__Aim of the task__
All that should be output is the block of lines below from the line with "Describe the element at coordinates (183, 22)" to the line with "This screenshot has width=1112, height=2200.", both included, exactly as written.

[Stored data entries]
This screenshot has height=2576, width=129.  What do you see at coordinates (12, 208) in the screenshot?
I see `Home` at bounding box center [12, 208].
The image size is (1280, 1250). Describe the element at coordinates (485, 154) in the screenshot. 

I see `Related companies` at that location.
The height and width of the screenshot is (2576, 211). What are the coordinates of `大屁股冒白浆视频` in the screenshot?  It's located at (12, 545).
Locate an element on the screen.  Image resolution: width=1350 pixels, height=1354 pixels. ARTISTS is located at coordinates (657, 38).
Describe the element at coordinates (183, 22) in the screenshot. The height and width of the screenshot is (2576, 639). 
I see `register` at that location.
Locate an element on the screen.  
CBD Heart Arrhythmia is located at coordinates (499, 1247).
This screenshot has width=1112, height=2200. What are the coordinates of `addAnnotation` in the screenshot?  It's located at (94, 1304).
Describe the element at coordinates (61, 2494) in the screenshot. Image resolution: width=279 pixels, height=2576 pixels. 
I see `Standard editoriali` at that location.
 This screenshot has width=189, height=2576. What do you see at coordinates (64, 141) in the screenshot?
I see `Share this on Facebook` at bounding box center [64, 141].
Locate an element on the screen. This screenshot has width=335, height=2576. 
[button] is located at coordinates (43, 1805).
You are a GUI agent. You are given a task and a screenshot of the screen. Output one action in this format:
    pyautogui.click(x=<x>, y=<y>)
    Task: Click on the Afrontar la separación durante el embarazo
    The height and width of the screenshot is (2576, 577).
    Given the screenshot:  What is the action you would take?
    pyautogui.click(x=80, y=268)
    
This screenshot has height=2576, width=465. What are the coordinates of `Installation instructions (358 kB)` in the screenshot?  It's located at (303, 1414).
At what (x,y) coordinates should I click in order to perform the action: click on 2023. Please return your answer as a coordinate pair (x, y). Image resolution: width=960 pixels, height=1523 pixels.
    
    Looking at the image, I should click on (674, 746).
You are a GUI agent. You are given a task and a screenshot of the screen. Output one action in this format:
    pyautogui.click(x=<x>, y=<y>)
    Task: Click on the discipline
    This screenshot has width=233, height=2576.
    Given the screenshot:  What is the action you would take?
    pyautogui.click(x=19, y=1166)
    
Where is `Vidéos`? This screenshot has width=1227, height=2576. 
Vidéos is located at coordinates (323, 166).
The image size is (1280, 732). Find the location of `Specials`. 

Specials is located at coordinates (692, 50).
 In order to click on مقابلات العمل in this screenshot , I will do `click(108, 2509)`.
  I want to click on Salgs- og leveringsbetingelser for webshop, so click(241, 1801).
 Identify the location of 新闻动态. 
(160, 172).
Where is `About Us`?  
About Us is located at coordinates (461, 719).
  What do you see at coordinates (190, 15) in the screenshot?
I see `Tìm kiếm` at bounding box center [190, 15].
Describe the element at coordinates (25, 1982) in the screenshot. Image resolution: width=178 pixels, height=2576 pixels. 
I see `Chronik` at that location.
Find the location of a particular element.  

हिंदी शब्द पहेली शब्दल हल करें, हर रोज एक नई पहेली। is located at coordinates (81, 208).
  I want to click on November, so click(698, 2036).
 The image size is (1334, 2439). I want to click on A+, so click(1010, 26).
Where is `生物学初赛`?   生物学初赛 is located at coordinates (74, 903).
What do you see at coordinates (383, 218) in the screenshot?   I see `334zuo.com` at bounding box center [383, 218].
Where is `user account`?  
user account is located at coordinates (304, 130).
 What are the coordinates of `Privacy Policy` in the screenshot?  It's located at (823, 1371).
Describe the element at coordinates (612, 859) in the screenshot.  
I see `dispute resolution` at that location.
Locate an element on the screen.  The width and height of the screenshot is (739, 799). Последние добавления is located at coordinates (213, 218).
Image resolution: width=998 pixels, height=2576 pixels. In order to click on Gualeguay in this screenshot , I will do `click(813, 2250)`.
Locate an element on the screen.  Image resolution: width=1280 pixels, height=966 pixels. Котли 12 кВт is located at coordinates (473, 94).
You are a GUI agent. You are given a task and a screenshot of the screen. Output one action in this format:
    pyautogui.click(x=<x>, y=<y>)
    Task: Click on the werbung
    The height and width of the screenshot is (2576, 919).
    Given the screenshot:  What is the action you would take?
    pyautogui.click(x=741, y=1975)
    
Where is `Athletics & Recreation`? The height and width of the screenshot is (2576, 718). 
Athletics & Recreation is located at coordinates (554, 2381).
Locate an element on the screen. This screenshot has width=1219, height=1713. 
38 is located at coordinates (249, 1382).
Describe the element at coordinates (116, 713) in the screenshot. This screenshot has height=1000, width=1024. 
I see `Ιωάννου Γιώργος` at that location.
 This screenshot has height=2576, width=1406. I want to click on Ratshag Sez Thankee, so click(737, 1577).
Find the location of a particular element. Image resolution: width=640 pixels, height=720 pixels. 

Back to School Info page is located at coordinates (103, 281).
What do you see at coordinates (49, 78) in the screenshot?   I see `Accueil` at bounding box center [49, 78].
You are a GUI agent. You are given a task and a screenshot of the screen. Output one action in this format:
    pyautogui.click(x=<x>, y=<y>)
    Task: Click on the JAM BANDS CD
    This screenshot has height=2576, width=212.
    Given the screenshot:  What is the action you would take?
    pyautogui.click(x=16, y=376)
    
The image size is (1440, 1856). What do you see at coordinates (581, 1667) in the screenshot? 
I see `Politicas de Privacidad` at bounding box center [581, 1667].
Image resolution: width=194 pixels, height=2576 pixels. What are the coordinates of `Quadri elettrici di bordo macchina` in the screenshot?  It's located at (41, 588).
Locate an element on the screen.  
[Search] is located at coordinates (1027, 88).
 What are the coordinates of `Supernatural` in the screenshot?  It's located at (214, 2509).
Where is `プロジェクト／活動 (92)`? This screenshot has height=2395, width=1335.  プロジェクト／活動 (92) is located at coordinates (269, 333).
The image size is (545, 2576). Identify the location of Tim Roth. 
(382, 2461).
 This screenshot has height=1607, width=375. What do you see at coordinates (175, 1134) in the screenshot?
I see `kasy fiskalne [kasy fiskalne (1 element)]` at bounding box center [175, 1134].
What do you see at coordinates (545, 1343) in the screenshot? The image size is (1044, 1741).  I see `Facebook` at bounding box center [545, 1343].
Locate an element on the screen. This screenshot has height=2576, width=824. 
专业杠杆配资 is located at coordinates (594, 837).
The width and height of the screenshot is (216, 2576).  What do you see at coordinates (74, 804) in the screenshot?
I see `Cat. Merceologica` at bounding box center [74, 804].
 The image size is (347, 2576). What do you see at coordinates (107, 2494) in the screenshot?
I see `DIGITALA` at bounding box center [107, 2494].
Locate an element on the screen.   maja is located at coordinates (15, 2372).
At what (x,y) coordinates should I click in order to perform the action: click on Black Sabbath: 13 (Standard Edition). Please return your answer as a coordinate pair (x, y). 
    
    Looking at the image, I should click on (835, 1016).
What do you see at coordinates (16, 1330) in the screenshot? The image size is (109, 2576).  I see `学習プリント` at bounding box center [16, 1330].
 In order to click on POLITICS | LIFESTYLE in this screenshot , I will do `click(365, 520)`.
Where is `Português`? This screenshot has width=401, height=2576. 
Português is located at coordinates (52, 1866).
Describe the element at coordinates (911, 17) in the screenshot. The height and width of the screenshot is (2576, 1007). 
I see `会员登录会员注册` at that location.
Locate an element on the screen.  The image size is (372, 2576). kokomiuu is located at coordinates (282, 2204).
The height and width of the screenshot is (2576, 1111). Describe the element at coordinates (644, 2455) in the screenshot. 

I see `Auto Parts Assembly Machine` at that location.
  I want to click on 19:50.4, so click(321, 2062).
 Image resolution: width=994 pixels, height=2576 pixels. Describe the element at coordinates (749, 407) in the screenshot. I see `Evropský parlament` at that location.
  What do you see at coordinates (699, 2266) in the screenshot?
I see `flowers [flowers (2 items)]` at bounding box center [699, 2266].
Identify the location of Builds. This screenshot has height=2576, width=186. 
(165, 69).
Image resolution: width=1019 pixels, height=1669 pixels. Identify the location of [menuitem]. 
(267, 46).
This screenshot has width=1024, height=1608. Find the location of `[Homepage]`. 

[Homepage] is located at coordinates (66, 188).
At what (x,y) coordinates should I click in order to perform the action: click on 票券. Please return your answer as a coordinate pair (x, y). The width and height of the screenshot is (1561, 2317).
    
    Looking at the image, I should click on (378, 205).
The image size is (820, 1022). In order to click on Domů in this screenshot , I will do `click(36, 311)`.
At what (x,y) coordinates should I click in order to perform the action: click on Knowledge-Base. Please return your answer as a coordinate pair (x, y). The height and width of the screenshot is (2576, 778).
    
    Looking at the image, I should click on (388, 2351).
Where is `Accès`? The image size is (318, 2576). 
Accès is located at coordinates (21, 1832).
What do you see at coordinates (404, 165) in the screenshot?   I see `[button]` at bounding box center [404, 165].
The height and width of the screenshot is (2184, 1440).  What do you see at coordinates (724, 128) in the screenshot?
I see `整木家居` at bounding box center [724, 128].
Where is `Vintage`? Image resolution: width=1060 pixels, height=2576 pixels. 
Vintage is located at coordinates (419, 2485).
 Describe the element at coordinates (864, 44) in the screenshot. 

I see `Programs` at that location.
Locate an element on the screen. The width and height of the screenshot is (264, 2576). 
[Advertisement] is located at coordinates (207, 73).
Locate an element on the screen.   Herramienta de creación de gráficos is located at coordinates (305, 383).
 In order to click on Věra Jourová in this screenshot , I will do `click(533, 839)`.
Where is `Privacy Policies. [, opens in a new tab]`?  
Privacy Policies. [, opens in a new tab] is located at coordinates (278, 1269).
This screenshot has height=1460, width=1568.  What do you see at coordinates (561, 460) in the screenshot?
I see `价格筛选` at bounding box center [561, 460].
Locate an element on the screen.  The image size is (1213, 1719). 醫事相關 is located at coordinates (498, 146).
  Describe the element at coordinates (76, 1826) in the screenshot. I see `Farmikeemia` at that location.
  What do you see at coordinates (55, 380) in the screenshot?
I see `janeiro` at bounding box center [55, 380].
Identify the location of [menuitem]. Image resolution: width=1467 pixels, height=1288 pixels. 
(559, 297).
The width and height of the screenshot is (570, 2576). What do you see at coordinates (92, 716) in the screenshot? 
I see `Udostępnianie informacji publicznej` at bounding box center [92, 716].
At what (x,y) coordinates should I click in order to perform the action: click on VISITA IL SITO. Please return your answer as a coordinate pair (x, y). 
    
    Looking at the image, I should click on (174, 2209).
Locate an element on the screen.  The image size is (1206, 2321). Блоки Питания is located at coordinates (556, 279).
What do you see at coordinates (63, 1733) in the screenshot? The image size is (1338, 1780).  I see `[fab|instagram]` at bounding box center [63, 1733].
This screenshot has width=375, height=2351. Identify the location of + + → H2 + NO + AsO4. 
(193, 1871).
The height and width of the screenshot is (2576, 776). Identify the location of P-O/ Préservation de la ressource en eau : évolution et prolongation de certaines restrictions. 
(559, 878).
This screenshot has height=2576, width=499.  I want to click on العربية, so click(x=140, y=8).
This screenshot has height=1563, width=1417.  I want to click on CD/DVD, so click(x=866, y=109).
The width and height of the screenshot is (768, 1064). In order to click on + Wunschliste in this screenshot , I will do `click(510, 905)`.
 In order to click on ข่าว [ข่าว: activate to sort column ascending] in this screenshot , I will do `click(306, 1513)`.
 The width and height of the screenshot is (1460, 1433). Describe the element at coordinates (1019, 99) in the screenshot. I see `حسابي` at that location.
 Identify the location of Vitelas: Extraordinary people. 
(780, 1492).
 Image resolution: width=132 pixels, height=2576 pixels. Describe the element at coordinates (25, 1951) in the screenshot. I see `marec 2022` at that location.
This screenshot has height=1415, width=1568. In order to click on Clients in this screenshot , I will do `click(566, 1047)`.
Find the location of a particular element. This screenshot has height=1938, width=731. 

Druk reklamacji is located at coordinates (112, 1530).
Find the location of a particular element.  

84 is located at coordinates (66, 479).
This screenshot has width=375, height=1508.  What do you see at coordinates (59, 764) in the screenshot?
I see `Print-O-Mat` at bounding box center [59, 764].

__Result below__
Describe the element at coordinates (183, 22) in the screenshot. The height and width of the screenshot is (2576, 639). 
I see `register` at that location.
Locate an element on the screen.  
CBD Heart Arrhythmia is located at coordinates (499, 1247).
This screenshot has width=1112, height=2200. What are the coordinates of `addAnnotation` in the screenshot?  It's located at (94, 1304).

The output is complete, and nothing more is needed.